Northern Ireland's marching season has a coat-trailing element, in which loyalists and republicans behave like two antagonists needling and circling each other, probing for a weakness. Today's Belfast Telegraph reports that a Belfast Grand Black Chapter parade will pass St Patrick's Catholic Church in Donegall Street, that seven police officers were injured at the same event last year, and that the Parades Commission has slapped down restrictions. The Police Federation wants a ban on all contentious marches: 500 police officers have been injured during the past year – 64 of them last Thursday and Friday.
Loyalist groups helped to fuel last winter's flag protests in Belfast, and their gambits are mirrored by the republicans: Sinn Fein doesn't want to cede ownership of republican mythology and matyrology to "the dissidents", who are an ever-present threat. (Three men have been arrested after the attempted murder of a police officer who was leaving a police station in Dungannan.) This helps to explain the recent republican march through Castlederg to commemorate two IRA terrorists who were killed by their own bomb. Such events can be par for the course in overwhelmingly Catholic villages, such as Carrickmore. Castlederg, however, has a mixed population, and hundreds of protesters, including relatives of IRA victims, turned out to protest.
The Northern Ireland Office's traditional view of the role of the Secretary of State during the marching season is: keep out of it – don't do anything, don't say anything. Theresa Villiers has the authority to ban marches in an emergency. The decision she made was not to bar the event – since the advice she received was that this was beyond the scope of her powers – but to meet the relatives and criticise the parade, urging that it be called off.

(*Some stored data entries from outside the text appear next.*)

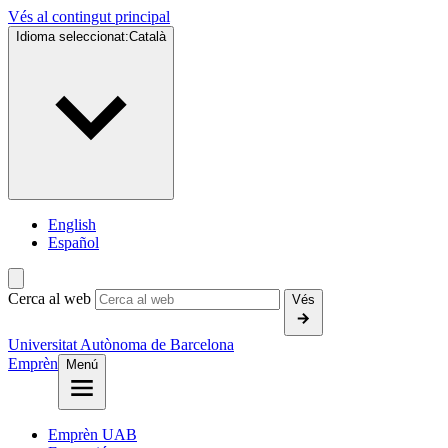
Vés al contingut principal
Idioma seleccionat:
Català
English
Español
Cerca al web
Vés
Universitat Autònoma de Barcelona
Emprèn
Menú
Emprèn UAB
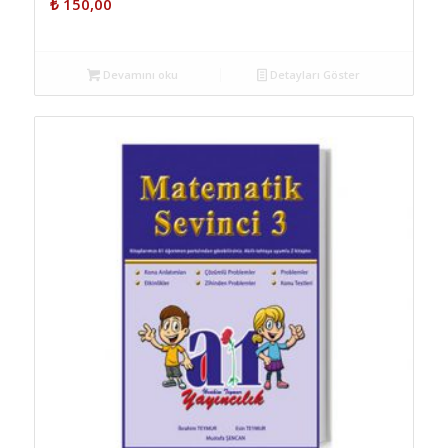
₺
150,00
Devamını oku
Detayları Göster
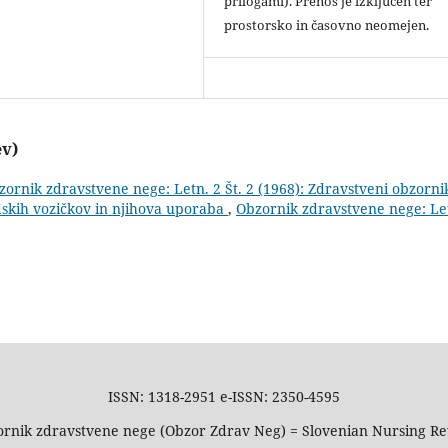
prilogami). Prenos je izključen ter
prostorsko in časovno neomejen.
ev)
zornik zdravstvene nege: Letn. 2 Št. 2 (1968): Zdravstveni obzorni
dskih vozičkov in njihova uporaba
,
Obzornik zdravstvene nege: Le
ISSN: 1318-2951 e-ISSN: 2350-4595
rnik zdravstvene nege (Obzor Zdrav Neg) = Slovenian Nursing R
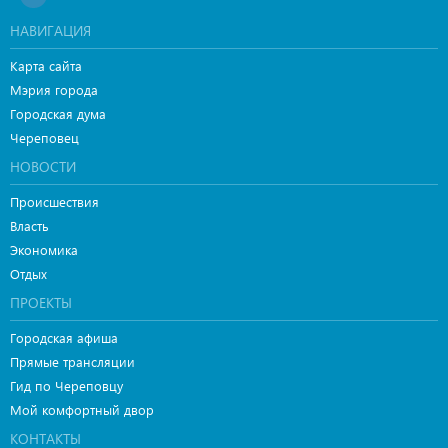
НАВИГАЦИЯ
Карта сайта
Мэрия города
Городская дума
Череповец
НОВОСТИ
Происшествия
Власть
Экономика
Отдых
ПРОЕКТЫ
Городская афиша
Прямые трансляции
Гид по Череповцу
Мой комфортный двор
КОНТАКТЫ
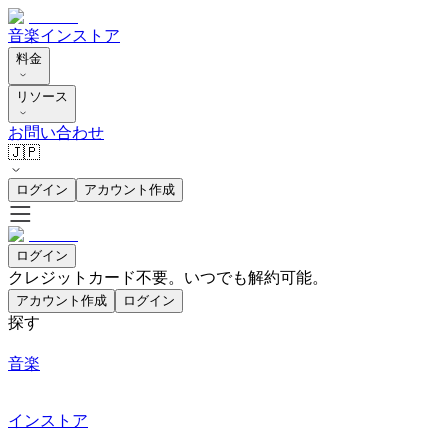
音楽
インストア
料金
リソース
お問い合わせ
🇯🇵
ログイン
アカウント作成
ログイン
クレジットカード不要。いつでも解約可能。
アカウント作成
ログイン
探す
音楽
インストア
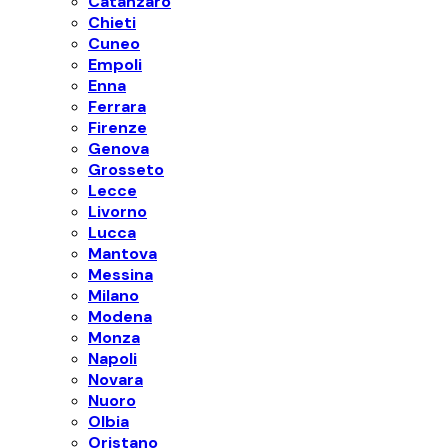
Catanzaro
Chieti
Cuneo
Empoli
Enna
Ferrara
Firenze
Genova
Grosseto
Lecce
Livorno
Lucca
Mantova
Messina
Milano
Modena
Monza
Napoli
Novara
Nuoro
Olbia
Oristano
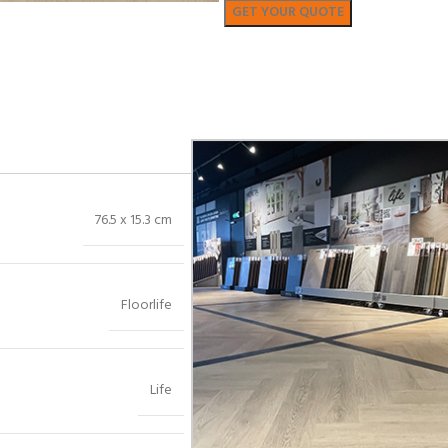
Bekijk in showroom
76.5 x 15.3 cm
Floorlife
Life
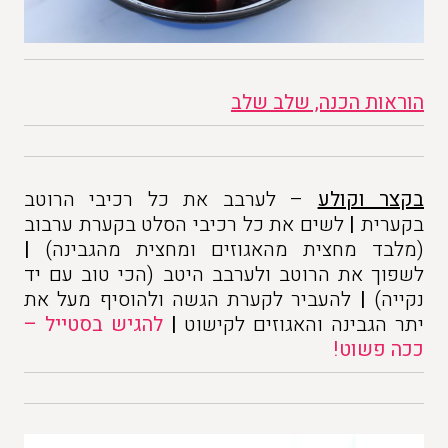
הוראות הכנה, שלב שלב
בקצר וקולע
– לערבב את כל רכיבי הרוטב
בקערית
|
לשים את כל רכיבי הסלט בקערת ערבוב
(מלבד מחצית מהאגוזים ומחצית מהגבינה)
|
לשפוך את הרוטב ולערבב היטב (הכי טוב עם יד
נקייה)
|
להעביר לקערת הגשה ולהוסיף מעל את
יתר הגבינה והאגוזים לקישוט
|
להגיש בסטייל –
ככה פשוט!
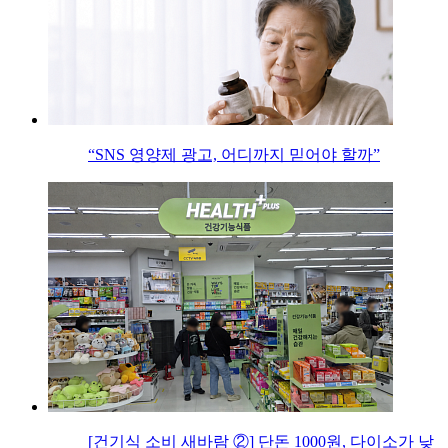
“SNS 영양제 광고, 어디까지 믿어야 할까”
[건기식 소비 새바람 ②] 단돈 1000원, 다이소가 낮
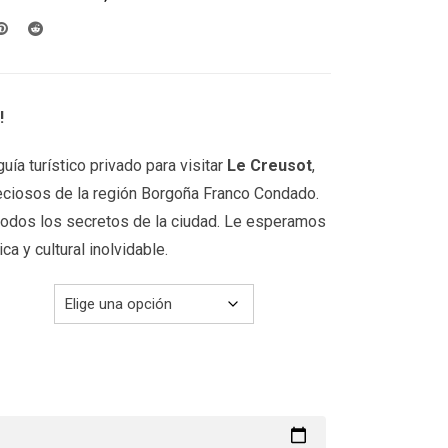
desde
199.00€
hasta
299.00€
!
uía turístico privado para visitar
Le Creusot
,
eciosos de la región Borgoña Franco Condado.
 todos los secretos de la ciudad. Le esperamos
ca y cultural inolvidable.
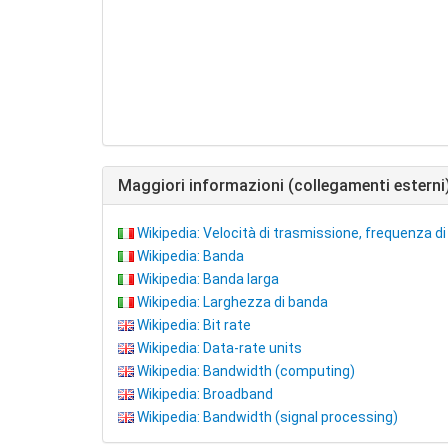
Maggiori informazioni (collegamenti esterni
Wikipedia: Velocità di trasmissione, frequenza di 
Wikipedia: Banda
Wikipedia: Banda larga
Wikipedia: Larghezza di banda
Wikipedia: Bit rate
Wikipedia: Data-rate units
Wikipedia: Bandwidth (computing)
Wikipedia: Broadband
Wikipedia: Bandwidth (signal processing)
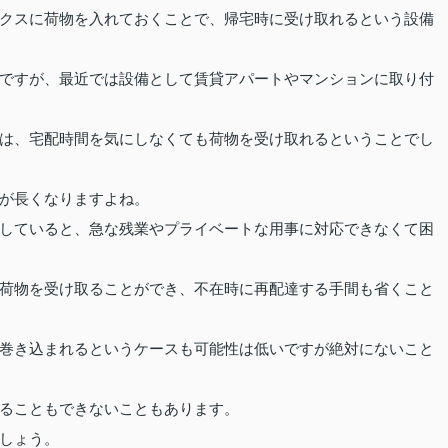
クスに荷物を入れておくことで、帰宅時に受け取れるという設備
ですが、最近では設備として賃貸アパートやマンションに取り付
は、宅配時間を気にしなくても荷物を受け取れるということでし
が長くなりますよね。
していると、急な残業やプライベートな用事に対応できなくて困
荷物を受け取ることができ、不在時に再配達する手間も省くこと
巻き込まれるというケースも可能性は低いですが絶対にないこと
ることもできないこともあります。
しょう。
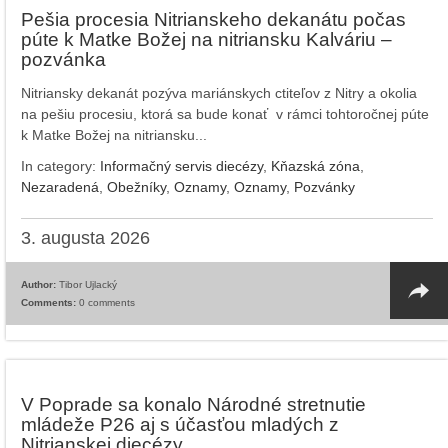
Pešia procesia Nitrianskeho dekanátu počas
púte k Matke Božej na nitriansku Kalváriu –
pozvánka
Nitriansky dekanát pozýva mariánskych ctiteľov z Nitry a okolia
na pešiu procesiu, ktorá sa bude konať v rámci tohtoročnej púte
k Matke Božej na nitriansku...
In category:
Informačný servis diecézy
,
Kňazská zóna
,
Nezaradená
,
Obežníky
,
Oznamy
,
Oznamy
,
Pozvánky
3. augusta 2026
Author:
Tibor Ujlacký
Comments:
0 comments
V Poprade sa konalo Národné stretnutie
mládeže P26 aj s účasťou mladých z
Nitrianskej diecézy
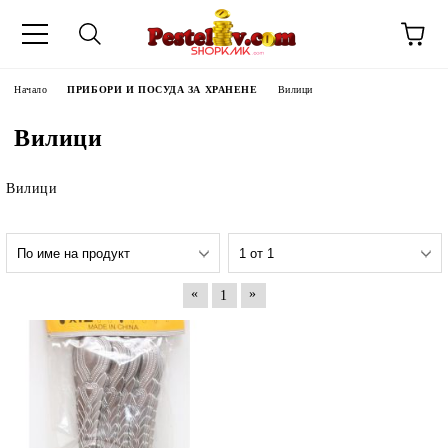
Начало
ПРИБОРИ И ПОСУДА ЗА ХРАНЕНЕ
Вилици
Вилици
Вилици
«
»
1
ЧИНИ НА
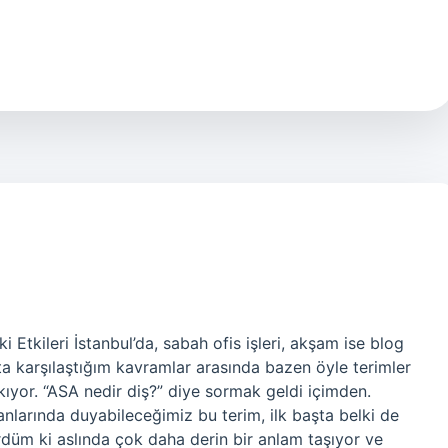
Etkileri İstanbul’da, sabah ofis işleri, akşam ise blog
ta karşılaştığım kavramlar arasında bazen öyle terimler
akıyor. “ASA nedir diş?” diye sormak geldi içimden.
anlarında duyabileceğimiz bu terim, ilk başta belki de
ördüm ki aslında çok daha derin bir anlam taşıyor ve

I suspect that not all her officials were thrilled. It's worth noting that the Belfast Telegraph, which is not always supportive of the Secretary of State, praised her judgement and reaction: "her competent media performances over the past few days were no doubt noticed in Downing Street," wrote Tony Grew.
He added: "Whether you agree with her or not, Villiers has found her voice. It
seems that adversity has brought out the best in her – a useful trait in
a Cabinet minister." (The piece was headlined: "No-nonsense Villiers puts her credentials on parade".) Amidst the recent bout of briefing against women members of the Cabinet, I argued that they are no better or worse than their male equivalents – and that, in any event, it's best for Downing Street to let Ministers get to grips with their portfolios rather than panic at the first whiff of grapeshot. There are Cabinet changes which could usefully be made – more of that in due course – but moving Villiers from Northern Ireland is not one of them. As she showed last week.